Do you pray with your eyes closed? Because icons are physical objects, they serve as invitations to keep our eyes open when we pray. While prayer may often be, in Thomas Merton's words, "like a face-to-face meeting in the dark," cutting a major link with the physical world by closing your eyes is not a precondition of prayer. Icons help solve a very simple problem: If I am to pray with open eyes, what should I be looking at? It doesn't have to be icons, but icons are a good and helpful choice. They serve as bridges to Christ, as links with the saints, as reminders of pivotal events in the history of salvation.

Finding icons can seem daunting if you don't know where to look. In fact, though you may not be aware of it, probably you will find them nearby. Just as about any local Orthodox parish is likely to have icon prints for sale. Here too you may find help in contacting an iconographer in the event you want to buy or commission a hand-painted icon. Many religious book shops will have icon prints on sale, some of these already mounted on wood.

Once you begin praying with icons, you may find icons have a way of seeking you out. Maria Hamilton, one of the people who read this book in manuscript, wrote to me:

"When an icon wants to be in your icon corner, it just comes to you. There is nothing you can do about it. I was given a small icon when I was chrismated. Then I gave two away to people now and then, and every time I gave one away, two more came in its place. It is possible, with effort, to control the multiplication of books and recordings, but not icons.
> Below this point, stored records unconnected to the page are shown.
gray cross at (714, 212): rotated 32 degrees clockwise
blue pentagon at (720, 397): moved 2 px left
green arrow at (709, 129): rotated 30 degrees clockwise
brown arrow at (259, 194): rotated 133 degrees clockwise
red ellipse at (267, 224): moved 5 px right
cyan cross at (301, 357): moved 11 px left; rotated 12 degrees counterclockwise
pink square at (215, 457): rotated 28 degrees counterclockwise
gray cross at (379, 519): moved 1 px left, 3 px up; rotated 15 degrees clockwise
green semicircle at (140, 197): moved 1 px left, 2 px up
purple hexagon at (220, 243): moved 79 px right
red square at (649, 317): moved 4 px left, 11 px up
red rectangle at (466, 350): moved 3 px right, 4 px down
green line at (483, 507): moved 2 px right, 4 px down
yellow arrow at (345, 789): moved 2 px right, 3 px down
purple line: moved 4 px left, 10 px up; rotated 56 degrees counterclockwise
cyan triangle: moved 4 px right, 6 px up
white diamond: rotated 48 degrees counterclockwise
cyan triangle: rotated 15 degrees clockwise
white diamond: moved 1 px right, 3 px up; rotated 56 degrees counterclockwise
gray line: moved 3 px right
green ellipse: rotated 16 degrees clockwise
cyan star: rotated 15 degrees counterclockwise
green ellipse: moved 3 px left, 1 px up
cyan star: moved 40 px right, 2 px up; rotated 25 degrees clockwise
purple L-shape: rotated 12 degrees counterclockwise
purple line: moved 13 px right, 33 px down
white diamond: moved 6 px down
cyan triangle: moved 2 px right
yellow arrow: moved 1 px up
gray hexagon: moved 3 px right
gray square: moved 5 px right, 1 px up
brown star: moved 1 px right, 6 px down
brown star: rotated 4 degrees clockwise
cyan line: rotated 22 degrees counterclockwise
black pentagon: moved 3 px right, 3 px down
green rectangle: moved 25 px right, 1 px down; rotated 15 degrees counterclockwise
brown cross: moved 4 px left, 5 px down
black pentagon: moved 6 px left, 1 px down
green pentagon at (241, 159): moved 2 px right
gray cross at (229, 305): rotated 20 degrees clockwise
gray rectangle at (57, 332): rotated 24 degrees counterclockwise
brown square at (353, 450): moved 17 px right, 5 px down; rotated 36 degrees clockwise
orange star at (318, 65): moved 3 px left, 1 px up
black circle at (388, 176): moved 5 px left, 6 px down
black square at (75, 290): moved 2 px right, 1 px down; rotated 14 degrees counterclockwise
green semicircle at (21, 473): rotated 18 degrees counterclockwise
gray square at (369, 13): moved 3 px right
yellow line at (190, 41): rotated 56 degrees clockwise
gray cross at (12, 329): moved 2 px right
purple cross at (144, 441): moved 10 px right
I never buy icons, because they just come to live here."

Maria also noted something a priest once said to her: "Do not go out and buy icons. Go downtown and look at Christ in the faces of the poor." For this very reason, during the Orthodox Liturgy it is not only icons that are censed by the deacon or priest but each person standing in the church. If we are indifferent to the image of God in other people, we won't find the image in icons. One thinks of the advice given to medieval pilgrims: "If you do not travel with Him whom you seek, you will not find Him when you reach your destination."

Once you have an icon, it requires a place. There should be an "icon corner" in the place you live; an area where one or several icons are placed that serves as a regular center of prayer. In our small house no actual corner can serve this purpose. For us the fireplace mantel in the living room has become the usual place where my wife and I pray at the start of the day and before we go to sleep at night, though occasionally we use the icon corner in our bedroom.

If you have only one icon, it should be either an icon of the Savior or Mary holding Christ in her arms. If a hand-painted icon is unavailable, get a print of a classic, well known icon. It should be one that appeals to you, the test being: Does it help you to pray? In time get an icon of your patron saint and of a local or national saint. Keep in mind that an icon is a prototype of the person represented. The icon exists to help connect you.

Icons can be placed in other areas of your home. If there is an icon near the table where meals are served, you may want to begin and end your meals by praying and facing the icon while reciting a prayer before and after the meal. If it is good to have an icon in every bedroom and kitchen.

Depending on your place or places of work, an icon can be near you throughout the day — on your desk, over the sink . . . When traveling, carry a small icon or an icon card (possibly protected by plastic) in your pocket or purse.

During times of prayer, if not for longer periods, a vigil lamp or candle should be lit in your icon corner. A flame is a metaphor for prayer. Its warm flame both encourages prayer and provides the ideal illumination. Icons are not intended for bright illumination.